>>>

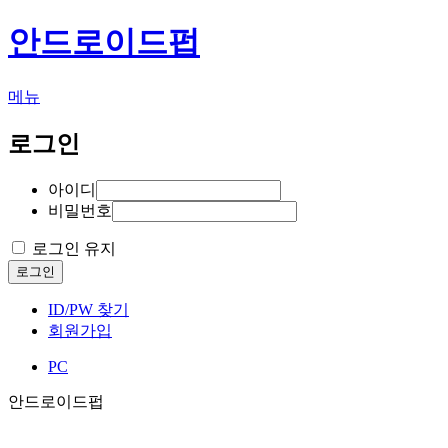
안드로이드펍
메뉴
로그인
아이디
비밀번호
로그인 유지
로그인
ID/PW 찾기
회원가입
PC
안드로이드펍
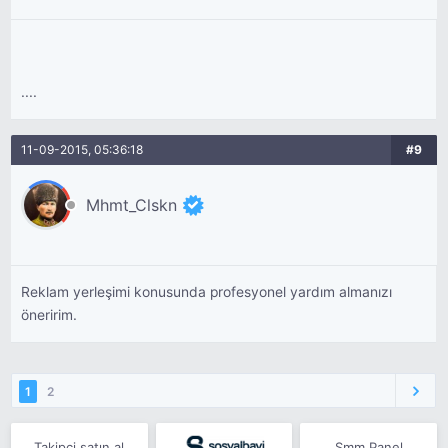
....
11-09-2015, 05:36:18
#9
Mhmt_Clskn
Reklam yerleşimi konusunda profesyonel yardım almanızı
öneririm.
1
2
Takipçi satın al
Smm Panel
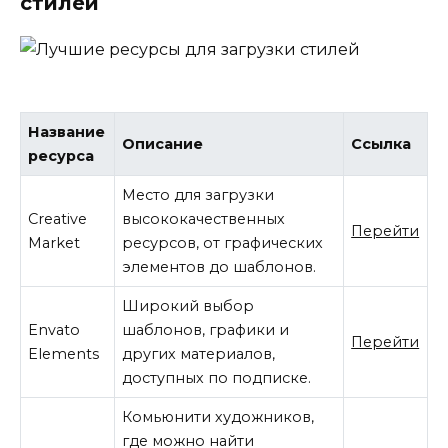
стилей
Название
Описание
Ссылка
ресурса
Место для загрузки
Creative
высококачественных
Перейти
Market
ресурсов, от графических
элементов до шаблонов.
Широкий выбор
Envato
шаблонов, графики и
Перейти
Elements
других материалов,
доступных по подписке.
Комьюнити художников,
где можно найти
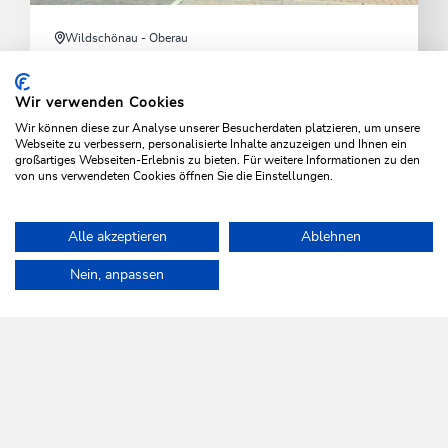
Wildschönau - Oberau
Ski & Board Margreiter Oberau
Wir verwenden Cookies
Vielseitige Ausrüstung, Top-Service und exklusive
Wir können diese zur Analyse unserer Besucherdaten platzieren, um unsere
Angebote für Wintersportler.
Webseite zu verbessern, personalisierte Inhalte anzuzeigen und Ihnen ein
großartiges Webseiten-Erlebnis zu bieten. Für weitere Informationen zu den
von uns verwendeten Cookies öffnen Sie die Einstellungen.
MEHR ERFAHREN
Alle akzeptieren
Ablehnen
Home
Aktivitäten
Winter
Schneeschuhwandern
Ski & Boa
Nein, anpassen
WILDSCHÖNAU
Da leb' ich auf.
NEWSLETTER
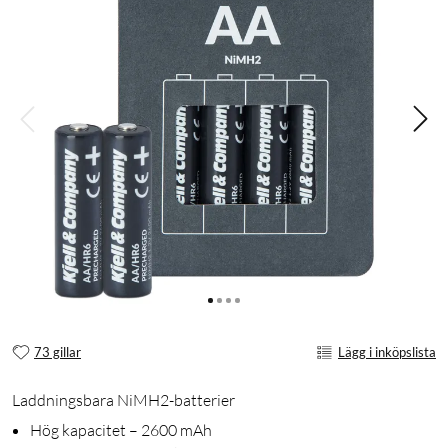
73 gillar
Lägg i inköpslista
Laddningsbara NiMH2-batterier
Hög kapacitet – 2600 mAh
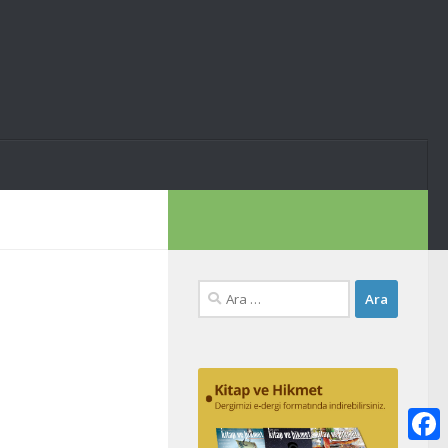
Arama:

<<<

Word for word, restate all of the material, omitting the images.

_TASK SOLUTION_.
안드로이드펍
메뉴
로그인
아이디
비밀번호
로그인 유지
로그인
ID/PW 찾기
회원가입
PC
안드로이드펍
....
11-09-2015, 05:36:18
#9
Mhmt_Clskn
Reklam yerleşimi konusunda profesyonel yardım almanızı
öneririm.
1
2
Takipçi satın al
Smm Panel
стилей
Название
Описание
Ссылка
ресурса
Место для загрузки
Creative
высококачественных
Перейти
Market
ресурсов, от графических
элементов до шаблонов.
Широкий выбор
Envato
шаблонов, графики и
Перейти
Elements
других материалов,
доступных по подписке.
Комьюнити художников,
где можно найти
Wildschönau - Oberau
Ski & Board Margreiter Oberau
Wir verwenden Cookies
Vielseitige Ausrüstung, Top-Service und exklusive
Wir können diese zur Analyse unserer Besucherdaten platzieren, um unsere
Angebote für Wintersportler.
Webseite zu verbessern, personalisierte Inhalte anzuzeigen und Ihnen ein
großartiges Webseiten-Erlebnis zu bieten. Für weitere Informationen zu den
von uns verwendeten Cookies öffnen Sie die Einstellungen.
MEHR ERFAHREN
Alle akzeptieren
Ablehnen
Home
Aktivitäten
Winter
Schneeschuhwandern
Ski & Boa
Nein, anpassen
WILDSCHÖNAU
Da leb' ich auf.
NEWSLETTER
73 gillar
Lägg i inköpslista
Laddningsbara NiMH2-batterier
Hög kapacitet – 2600 mAh
Arama:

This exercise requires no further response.